Learning sudoku by doing gradient descent on a linear program¶

"OptNet: Differentiable Optimization as a Layer in Neural Networks" describes a way to differentiate linear programs, which is an interesting thing one might think to do. cvxpylayers is a python package implementing their ideas using the cvxpy backend, and I'm going to try and use that implementation to train a model to learn sudoku. You can download the Jupyter notebook here, which includes a bunch of printing/visualization code that I've left out.

Introduction¶

The general motivation and background for this topic is summarized here, with the "Integer linear programming for natural language processing applications" section being especially relevant.

Constraint programming lets you find the optimal values of a function under some constraints. In general, we specfiy the dependent/output variables we're solving for, an objective function we'd like to minimize or maximize, and the constraints that define the set of solutions; then we call a solver to do math we don't understand. If there are no solutions, the LP is infeasible, and if there are infinite solutions, the LP is unbounded. There's a lot of good theory behind this but practically, a solver will give you a solution or throw an error if your problem is infeasible, unbounded, or otherwise inadmissible.

Here I use cvxpy to find the smallest value of $x + y$ under the constraints that $4x - y = 1$ and $x, y$ are nonnegative integers. It turns out $x=1$ and $y=3$.

In [67]:
import cvxpy as cvx
import numpy as np

# Set up output variables
x = cvx.Variable(integer=True)
y = cvx.Variable(integer=True)

# Set up model parameters
a = 4
b = -1

# Set up problem constraints & objective
constraints = [a*x + b*y == 1, x >= 0, y >= 0]
objective   = cvx.Minimize(cvx.sum(x))
problem     = cvx.Problem(objective, constraints)

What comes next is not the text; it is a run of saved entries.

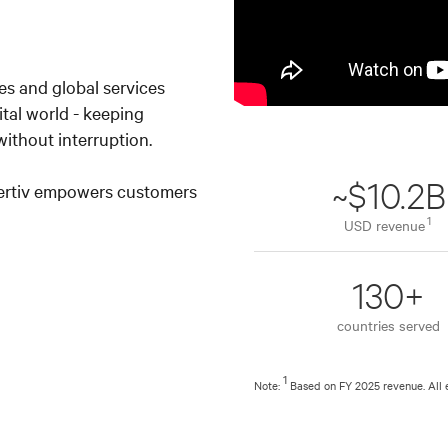
es and global services
ital world - keeping
ithout interruption.
~$10.2B
Vertiv empowers customers
1
USD revenue
130+
countries served
1
Note:
Based on FY 2025 revenue. All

# Find a solution satisfying the constraints
problem.solve()
x.value.item(), y.value.item()
Out[67]:
(1.0, 3.0)

For things that can be totally defined by a set of rules, this is very useful. For example, we don't need to know anything apart from the rules of sudoku to make, complete, or verify a puzzle. By writing the rules as a set of constraints, we can use linear programming to do this naturally. The rules are that every row, column, and 3x3 square (what I've learned is called a 'chute') contains each number 1 through 9.

It's a bit tricky to do this using a 9x9 grid. Instead, I'll use a one-hot encoding, as in the OptNet paper. This means we have a 9x9x9 tensor indexed by row, column, and digit: board[row, col, digit]. If we want to put a 1 in the top left corner of the board, we'd write board[0, 0, 0] = 1, and to put a 2 directly to the right of it we'd write board[0, 1, 1] = 1.

The rule 'each row has one of each digit' can be written in python-constraint form as

sum(board[row, :, digit]) == 1 for all rows & digits;

for columns it'd be

sum(board[:, col, digit]) == 1 for all columns & digits.

Since there's only one digit in each cell, we should also write

sum(board[row, column, :]) == 1 for all rows & columns.

In [ ]:
# Set up one-hot output board
board = cvx.Variable((9, 9, 9), boolean=True)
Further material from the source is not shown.